OK, so it seems like the dealer made out like a bandit in this deal, but not so fast! The dealer shot himself in the foot and doesn't realize it yet. Remember when gas was $4.00 a gallon? Well in response to that dealerships were requesting more fuel efficient vehicles from the auto makers. The auto companies did respond, but it took a while. It's very hard for the auto industry to ramp up and slow down production of any particular model. It involves major machinery changes and a retraining of labor. By the time that the industry put more efficient vehicles on the market, the price of gas fell. The dealers were flooded with efficient models and low on less efficeint models. The auto makers were already re-tooling to produce the less efficient models again.
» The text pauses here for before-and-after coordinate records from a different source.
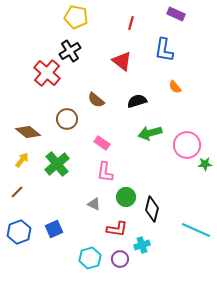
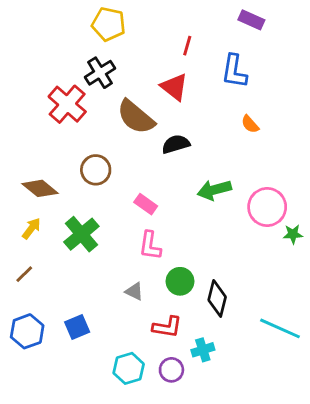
red line: (131, 23) -> (187, 46), moved
brown semicircle: (96, 100) -> (136, 117), moved, size x1.6
black semicircle: (137, 101) -> (176, 144), moved

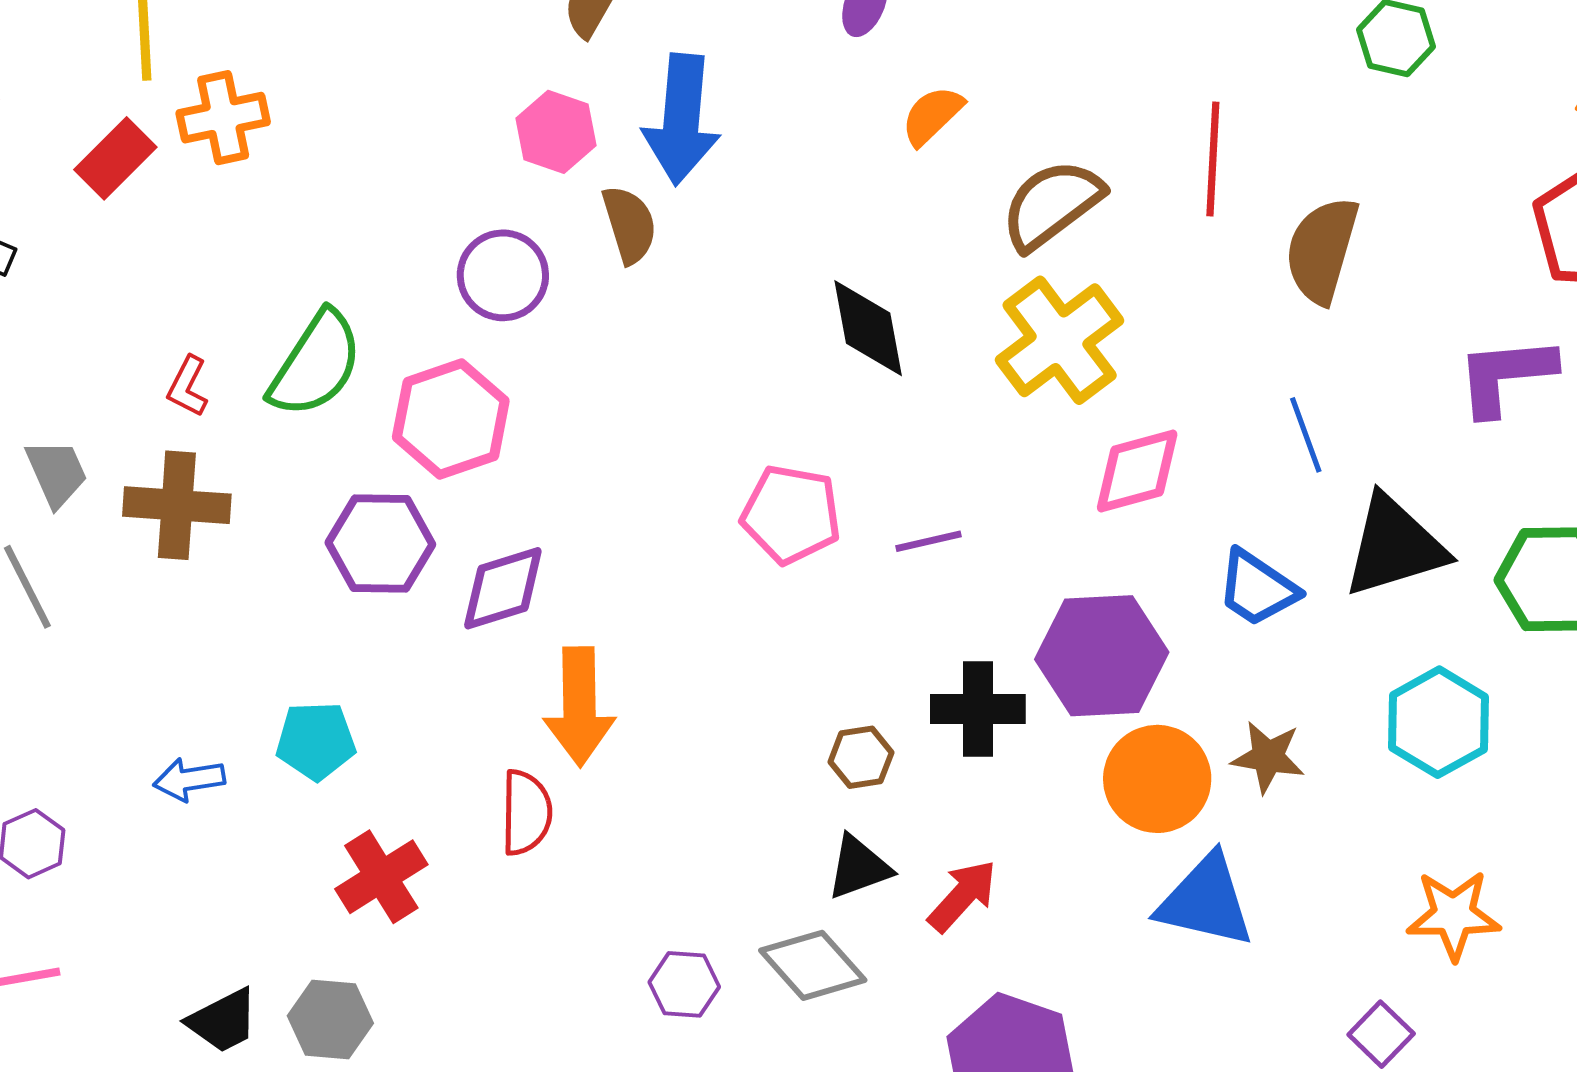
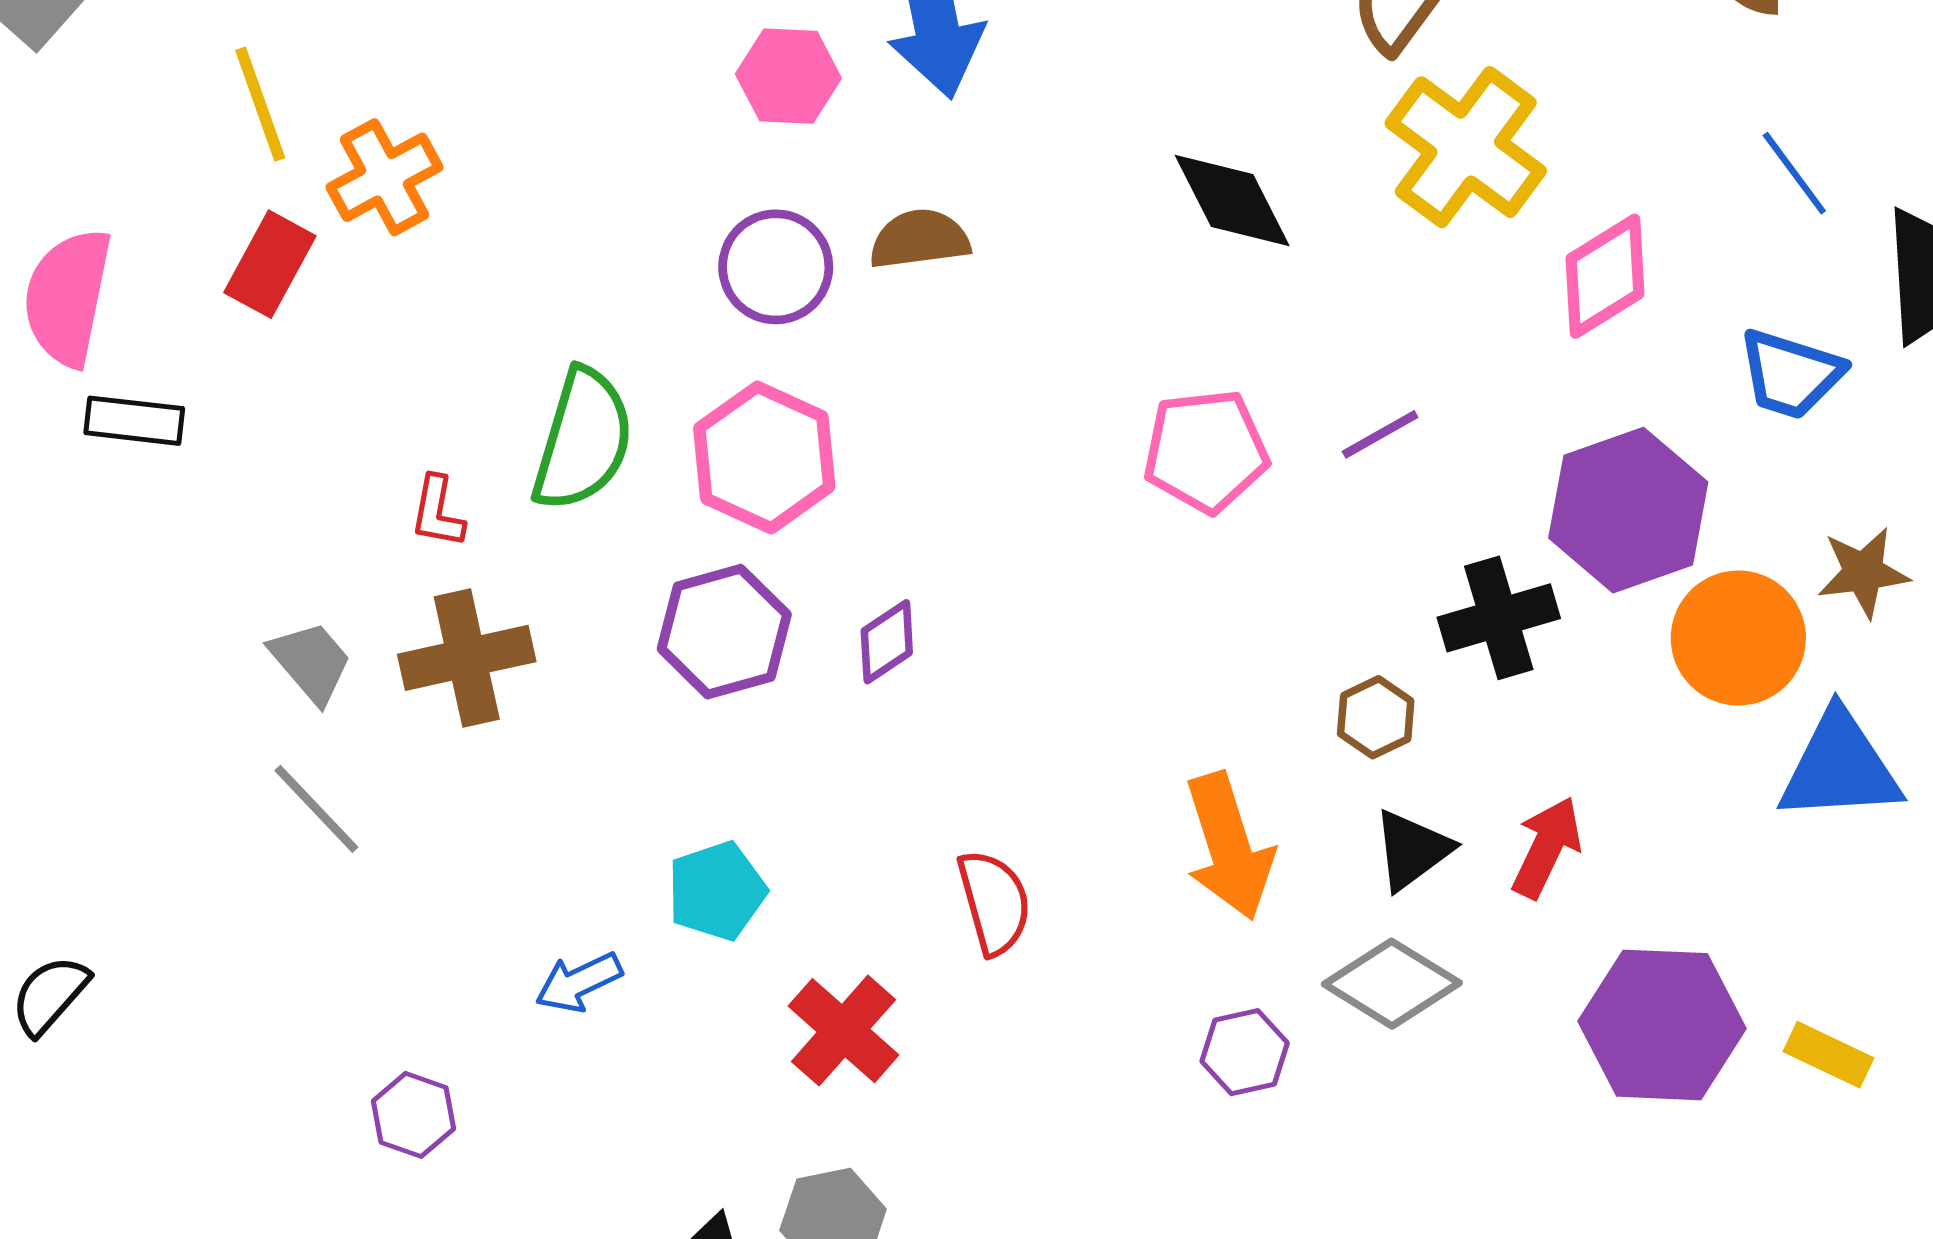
brown semicircle: (629, 225) -> (920, 239), moved, turned -64
purple diamond: (503, 588) -> (887, 642), size x0.7
orange arrow: (579, 707) -> (1229, 846), moved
Then the "cash for clunkers" hits. Dealerships sold a lot of cars and now need a more balanced inventory from the auto makers, but more than anything, they need cars to sell! The industry has to respond by trying to ramp up fuel efficient car production, but leaving the production of other models at the same high levels. They have to get cars on the lots or they will lose sales to lots that have better choices. The important thing here is that most of these cars being produced will not sell and I'll explain more in the next paragraph.
It's the economy stupid! People without jobs will not buy cars and the jobless rate continues to rise. A lot of the clunker buyers are going to default on their loans and those 3rd party lenders will be selling a lot of low mileage used cars to compete with the new cars from the auto industry at a time that the industry is ramping u production to replenish stock. If we have a spike in oil, it will only get worse, because the clunkers cars were at least more efficient than average and they will compete against a balanced offering from the industry in the long term, and a less efficient offering in the short term.
If you are thinking of buying any US auto maker, I would suggest a "wait and see" approach.